In memorializing the anniversary, arguably the most important in company history, Volkswagen has released the in-depth story of the days leading up to and following the liberation, complete with eye-witness accounts from the freed workers who were brought in by the Nazi regime and forced to labor in the factory.
About 20,000 of them had been imprisoned there over the years, some coming from concentration camps. After their release, most traveled back to their home counties across Europe and the Soviet Union.
When the allied troops arrived at the bomb-damaged factory, there were about 50 completed Kübelwagens ready to be shipped out, and US servicemen pressed them into service. They called them Volkswagen Jeeps.
More than 80 more of the rear-engine all-terrain vehicles were subsequently built for use by the US and British military, production that laid the groundwork for converting the plant from military to civilian vehicles.
The factory was taken over by the British in June; the VW company town where the plant was located had become part of the British Occupation Zone, and with it came the factory. The town was later renamed Wolfsburg.

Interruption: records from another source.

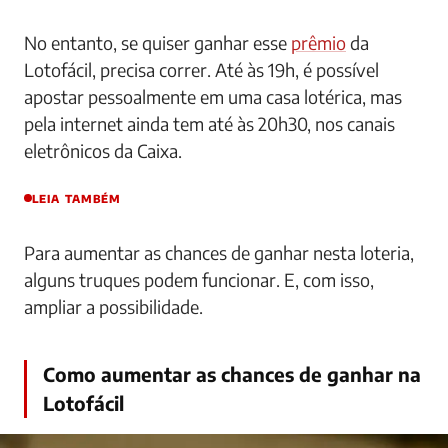
No entanto, se quiser ganhar esse
prêmio
da
Lotofácil, precisa correr. Até às 19h, é possível
apostar pessoalmente em uma casa lotérica, mas
pela internet ainda tem até às 20h30, nos canais
eletrônicos da Caixa.
LEIA TAMBÉM
Para aumentar as chances de ganhar nesta loteria,
alguns truques podem funcionar. E, com isso,
ampliar a possibilidade.
Como aumentar as chances de ganhar na
Lotofácil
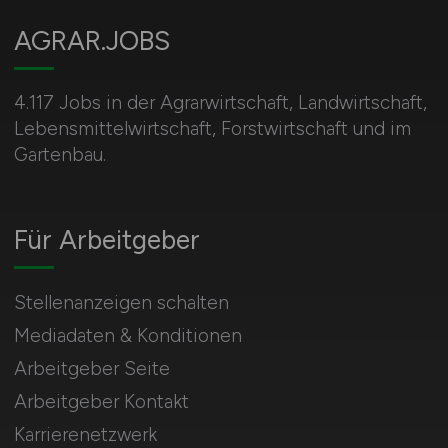
AGRAR.JOBS
4.117 Jobs in der Agrarwirtschaft, Landwirtschaft,
Lebensmittelwirtschaft, Forstwirtschaft und im
Gartenbau.
Für Arbeitgeber
Stellenanzeigen schalten
Mediadaten & Konditionen
Arbeitgeber Seite
Arbeitgeber Kontakt
Karrierenetzwerk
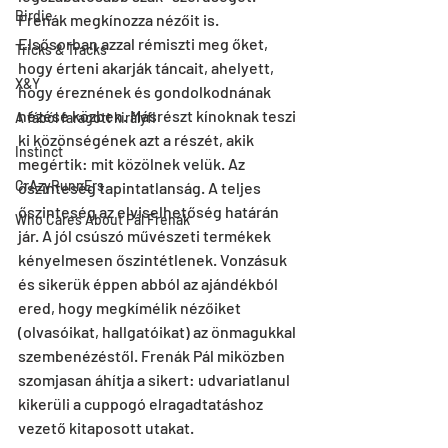
Birdie
Frenák megkínozza nézőit is. 
Elsősorban azzal rémiszti meg őket, 
Tricks & Tracks
hogy érteni akarják táncait, ahelyett, 
X&Y
hogy éreznének és gondolkodnának 
nézése közben. Másrészt kínoknak teszi 
A fából faragott királyfi
ki közönségének azt a részét, akik 
Instinct
megértik: mit közölnek velük. Az 
CrAzyRunnErs
őszinteség tapintatlanság. A teljes 
őszinteség az elviselhetőség határán 
Who Cares About Pál Frenák
jár. A jól csúszó művészeti termékek 
kényelmesen őszintétlenek. Vonzásuk 
és sikerük éppen abból az ajándékból 
ered, hogy megkímélik nézőiket 
(olvasóikat, hallgatóikat) az önmagukkal 
szembenézéstől. Frenák Pál miközben 
szomjasan áhítja a sikert: udvariatlanul 
kikerüli a cuppogó elragadtatáshoz 
vezető kitaposott utakat.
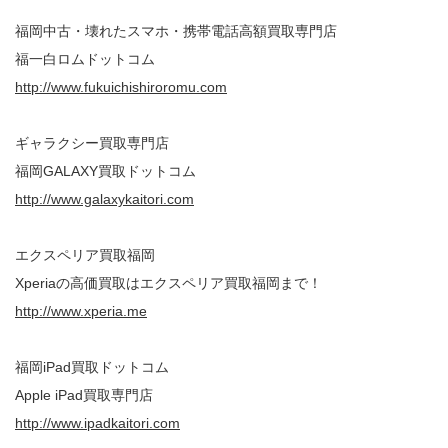
福岡中古・壊れたスマホ・携帯電話高額買取専門店
福一白ロムドットコム
http://www.fukuichishiroromu.com
ギャラクシー買取専門店
福岡GALAXY買取ドットコム
http://www.galaxykaitori.com
エクスペリア買取福岡
Xperiaの高価買取はエクスペリア買取福岡まで！
http://www.xperia.me
福岡iPad買取ドットコム
Apple iPad買取専門店
http://www.ipadkaitori.com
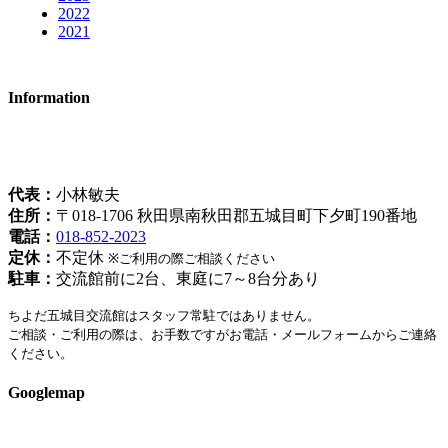
2022
2021
Information
姉妹都市ちよだ五城目交流館
[指令秋福環-1088]
代表：
小林敏夫
住所：
〒018-1706 秋田県南秋田郡五城目町下夕町190番地
電話：
018-852-2023
定休：
不定休
※ご利用の際ご相談ください
駐車：
交流館前に2台、東庭に7～8台分あり
ちよだ五城目交流館はスタッフ常駐ではありません。
ご相談・ご利用の際は、お手数ですがお電話・メールフォームからご連絡
ください。
Googlemap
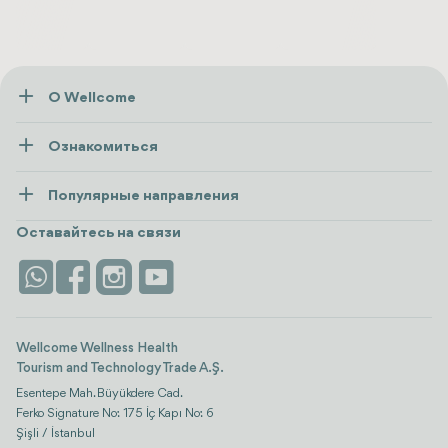
О Wellcome
О нас
Ознакомиться
Пресса
Здоровье
Ресурсы и политика
Популярные направления
Wellness
посмотреть все
Карьера
Турция
Размещение
Оставайтесь на связи
Безопасность
Antalya
Достопримечательности
Контакты
Istanbul
Отзывы
Life Platform
Wellcome Wellness Health
Tourism and Technology Trade A.Ş.
Esentepe Mah. Büyükdere Cad.
Ferko Signature No: 175 İç Kapı No: 6
Şişli / İstanbul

The period after the allied takeover of the plant paved the way for the automaker’s rebirth, VW notes in the release. A complete history of Volkswagen, including accounts from the Nazi era and post-war period, can be found on the automaker’s website.
“Over the eight weeks that followed, the Americans made groundbreaking decisions for the future of the people, the city and the plant,” the release says. “The brief but marked intermezzo of US military rule laid the foundations for democracy, freedom and reconstruction in the region.”
Members of the British Military Government were impressed by the little air-cooled cars that Ferdinand Porsche had designed. In December, production of the VW sedans began at the British-controlled auto plant, and they proved to be the start of the VW Beetle phenomenon that would spread worldwide.
In October 1946, the factory celebrated the production of its 10,000th sedan.
Confronting the shades of its past, Volkswagen in 1999 created the “Place of Remembrance of Forced Labor in the Volkswagen Factory,” a permanent exhibition in a former air raid bunker at the Wolfsburg plant.
“All in all, about 20,000 people were forced to work for the former Volkswagenwerk GmbH, including about 5,000 people from concentration camps,” the Volkswagen release says.
“In 1944, two-thirds of the people working at the factory were there against their will, facing racial discrimination. They included Jewish women and men, prisoners of war, and conscripted workers, as well as deported and displaced persons from European countries under German occupation.”
With the world today on lockdown against an unseen enemy, the Volkswagen story serves to illustrate that great things can come from the worst of times when goodness and decency prevail.